French Ambassador to Romania
- In office 1936–1940
- Preceded by: André d'Ormesson
- Succeeded by: Jacques Truelle

Personal details
- Born: Adrien Joseph Marie Hilaire Thierry 4 January 1885 Marseille, Bouches-du-Rhône
- Died: 26 January 1961 (aged 76) Neuilly-sur-Seine, Île-de-France
- Spouse: Nadine de Rothschild ​ ​(m. 1919; died 1959)​
- Children: 3
- Parent: Joseph Thierry (father);
- Education: École des sciences politiques

= Adrien Thierry =

French lawyer and diplomat

Adrien Joseph Marie Hilaire Thierry (4 January 1885 – 26 January 1961) was a French lawyer and diplomat.

==Early life==
Thierry was born on 4 January 1885 in Marseille, Bouches-du-Rhône in the Provence-Alpes-Côte d'Azur of France. He was a son of Joseph Thierry (1857–1918), a diplomat who served as Minister of Public Works, then Minister of Finance.

His paternal grandparents were Catherine ( Berbach) Thierry and Joseph Marie Philippe Thierry, who was the last French mayor of Haguenau before the Franco-Prussian War of 1870, after which Haguenau was ceded to the German Empire and his family was expelled by the Germans, taking refuge in Marseille.

==Career==
After he graduated with a law degree from the École des sciences politiques, he began his career as diplomat with the French Ministry for Foreign Affairs. He first served as embassy attaché in the minister's office in June 1910 before transferring to the French Embassy at London in March 1911. By the time of his 1919 wedding, he was counselor of the Embassy there, eventually spending a total of years seventeen years with the London Embassy and was said to have developed a "genuine fondness for Britain".

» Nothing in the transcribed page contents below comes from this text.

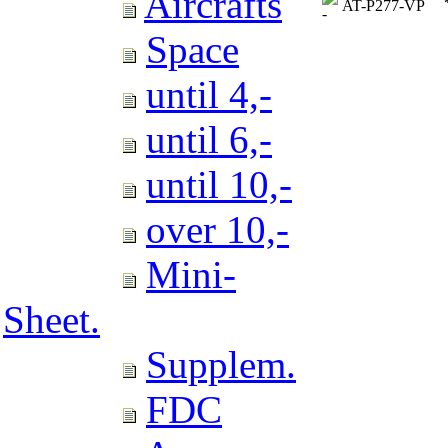
Aircrafts
AT-P277-VP
Space
until 4,-
until 6,-
until 10,-
over 10,-
Mini-
Sheet.
Supplem.
FDC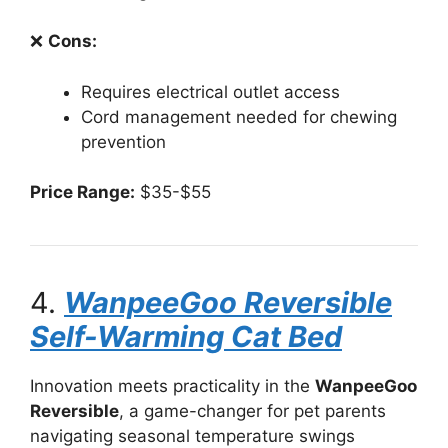
❌
Cons:
Requires electrical outlet access
Cord management needed for chewing
prevention
Price Range:
$35-$55
4.
WanpeeGoo Reversible
Self-Warming Cat Bed
Innovation meets practicality in the
WanpeeGoo
Reversible
, a game-changer for pet parents
navigating seasonal temperature swings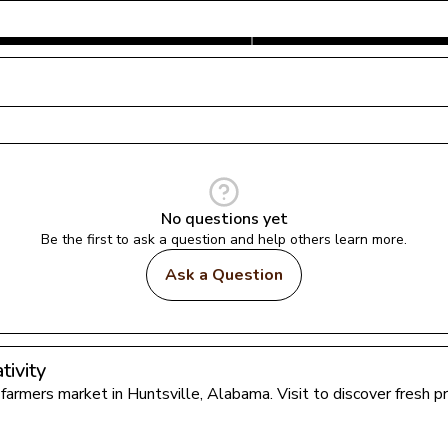
No questions yet
Be the first to ask a question and help others learn more.
Ask a Question
ivity
l farmers market in 
Huntsville
, 
Alabama
. Visit to discover fresh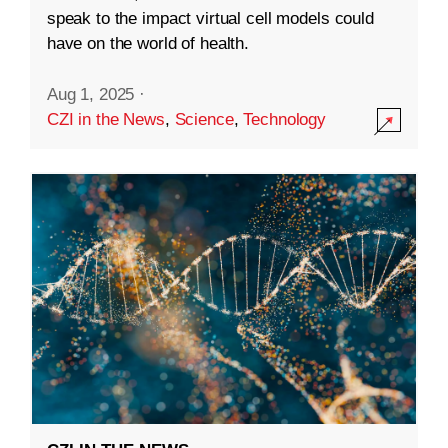
speak to the impact virtual cell models could
have on the world of health.
Aug 1, 2025
·
CZI in the News
,
Science
,
Technology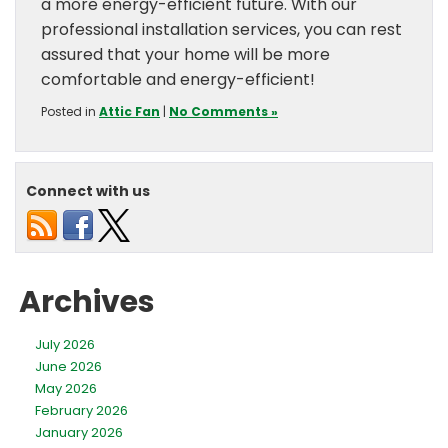
a more energy-efficient future. With our
professional installation services, you can rest
assured that your home will be more
comfortable and energy-efficient!
Posted in
Attic Fan
|
No Comments »
Connect with us
Archives
July 2026
June 2026
May 2026
February 2026
January 2026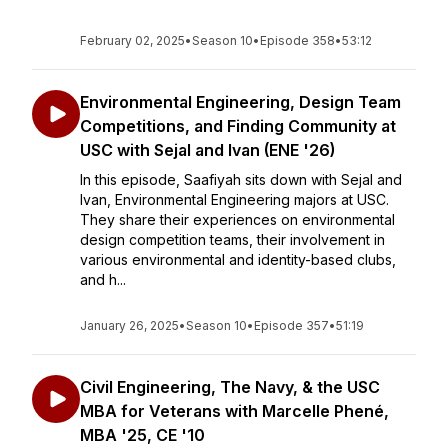
February 02, 2025
•
Season 10
•
Episode 358
•
53:12
Environmental Engineering, Design Team
Competitions, and Finding Community at
USC with Sejal and Ivan (ENE '26)
In this episode, Saafiyah sits down with Sejal and
Ivan, Environmental Engineering majors at USC.
They share their experiences on environmental
design competition teams, their involvement in
various environmental and identity-based clubs,
and h...
January 26, 2025
•
Season 10
•
Episode 357
•
51:19
Civil Engineering, The Navy, & the USC
MBA for Veterans with Marcelle Phené,
MBA '25, CE '10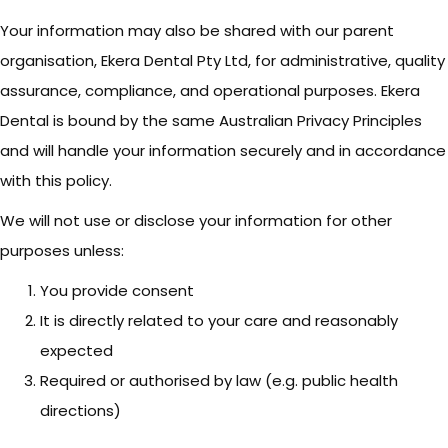
Your information may also be shared with our parent
organisation, Ekera Dental Pty Ltd, for administrative, quality
assurance, compliance, and operational purposes. Ekera
Dental is bound by the same Australian Privacy Principles
and will handle your information securely and in accordance
with this policy.
We will not use or disclose your information for other
purposes unless:
You provide consent
It is directly related to your care and reasonably
expected
Required or authorised by law (e.g. public health
directions)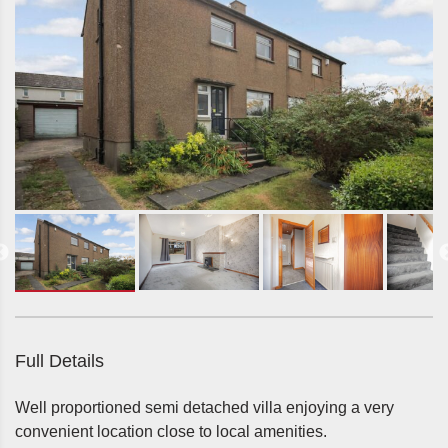
Full Details
Well proportioned semi detached villa enjoying a very
convenient location close to local amenities.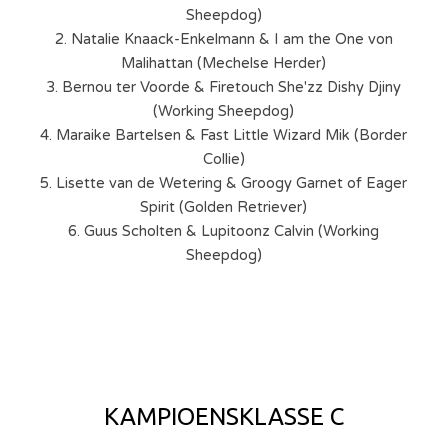
Sheepdog)
2. Natalie Knaack-Enkelmann & I am the One von
Malihattan (Mechelse Herder)
3. Bernou ter Voorde & Firetouch She'zz Dishy Djiny
(Working Sheepdog)
4. Maraike Bartelsen & Fast Little Wizard Mik (Border
Collie)
5. Lisette van de Wetering & Groogy Garnet of Eager
Spirit (Golden Retriever)
6. Guus Scholten & Lupitoonz Calvin (Working
Sheepdog)
KAMPIOENSKLASSE C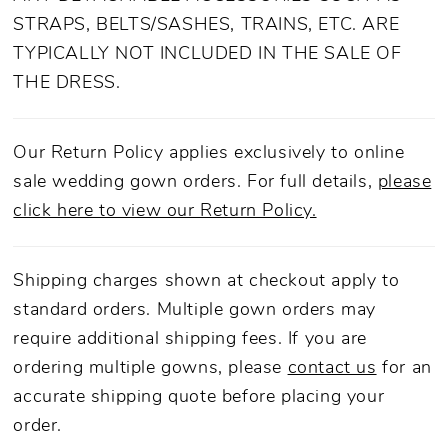
train ensures a captiviating grand entrance and
STRAPS, BELTS/SASHES, TRAINS, ETC. ARE
exit. Adorned with soft floral lace appliqués,
TYPICALLY NOT INCLUDED IN THE SALE OF
every inch of Wren tells a story of graceful
THE DRESS.
poise. Elevate your wedding day with this
sophisticated bridal look and pair with
matching cathedral veil, 2564V, offered
Our Return Policy applies exclusively to online
separately.
sale wedding gown orders. For full details,
please
click here to view our Return Policy.
Shipping charges shown at checkout apply to
standard orders. Multiple gown orders may
require additional shipping fees. If you are
ordering multiple gowns, please
contact us
for an
accurate shipping quote before placing your
order.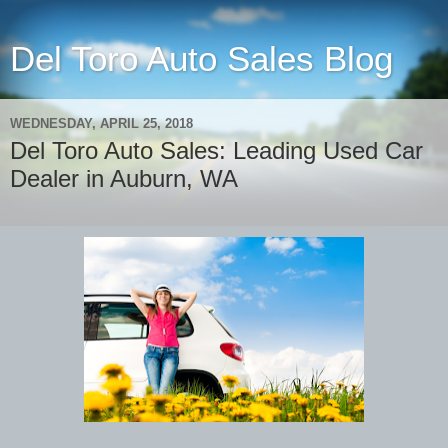
Del Toro Auto Sales Blog
WEDNESDAY, APRIL 25, 2018
Del Toro Auto Sales: Leading Used Car
Dealer in Auburn, WA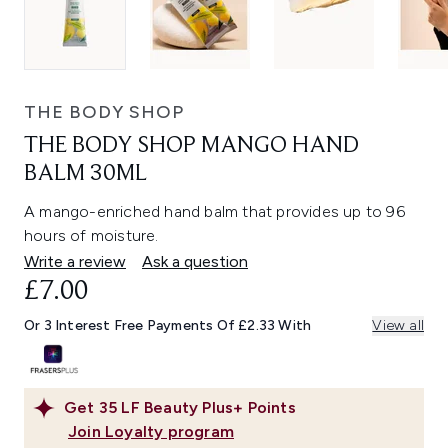
THE BODY SHOP
THE BODY SHOP MANGO HAND
BALM 30ML
A mango-enriched hand balm that provides up to 96
hours of moisture.
Write a review
Ask a question
£7.00
Or 3 Interest Free Payments Of £2.33 With
View all
Get
35
LF Beauty Plus+ Points
Join Loyalty program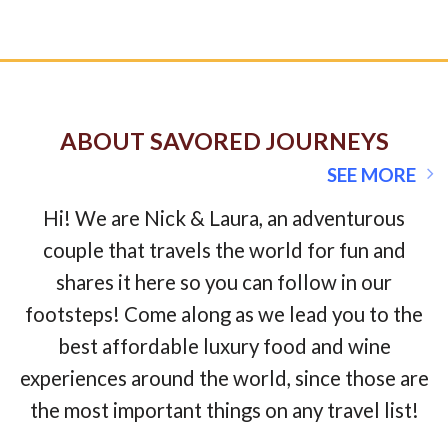
ABOUT SAVORED JOURNEYS
SEE MORE
Hi! We are Nick & Laura, an adventurous
couple that travels the world for fun and
shares it here so you can follow in our
footsteps! Come along as we lead you to the
best affordable luxury food and wine
experiences around the world, since those are
the most important things on any travel list!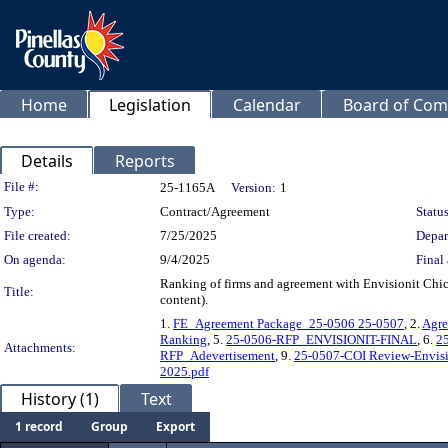
Home
Legislation
Calendar
Board of Com
Details
Reports
Legislation Details
File #:
25-1165A
Version:
1
Type:
Contract/Agreement
Status
File created:
7/25/2025
Depar
On agenda:
9/4/2025
Final 
Ranking of firms and agreement with Envisionit Chic
Title:
content).
1.
FE_Agreement Package_25-0506 25-0507
, 2.
Agre
Ranking
, 5.
25-0506-RFP_ENVISIONIT-FINAL
, 6.
2
Attachments:
RFP_Adevertisement
, 9.
25-0507-COI Review-Envisi
2025.pdf
History (1)
Text
1 record
Group
Export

From until 1938, he served as the French Envoy to Greece. From 1936 to 1940, he served as the French Ambassador to Romania in Bucharest, succeeding André d'Ormesson.

In June 1940, he was among a caravan of automobiles fleeing to Spain, which included Empress Zita, her brother Prince Francisco and sister Princess Isabel, Charlotte, Grand Duchess of Luxembourg (who was married to the Empress's brother, Prince Felix), Elisabeth, Philippine and Eugène von Rothschild, and the Polish pianist Stanislas Niedzielski.

He later served on the Central Commission for Navigation on the Rhine until his death in 1961, after which he was succeeded by Jacques Fouques-Duparc.

==Personal life==
On 7 August 1919, Thierry was married to Baroness Nadine Charlotte Thérèse Jeanne Mathilde de Rothschild (1898–1958), the only daughter of Baron Henri de Rothschild. She continued her father's philanthropic works with the French Hospital, and, upon his 1947 death, inherited a number of his paintings, including by Jean Siméon Chardin. Her younger brother, Philippe de Rothschild, was the father of Philippine de Rothschild, who inherited the family's French winery Château Mouton Rothschild. Together, they were the parents of three children, including:

- Jacques Thierry (1921–2015), who became president of the Banque Lambert in 1975; he married Jacqueline-Lucie Réville in 1946.

His wife Nadine died at Villa Sansovino, her home in Cannes, on 22 October 1958. La Sansovino, as it is sometimes referred to, had previously been the residence of Lord Derby, the British Ambassador to France, and was later owned by Prince Charles, Count of Flanders. Thierry died in Neuilly-sur-Seine on 26 January 1961, and was buried alongside his wife at Cimetière du Grand Jas in Cannes.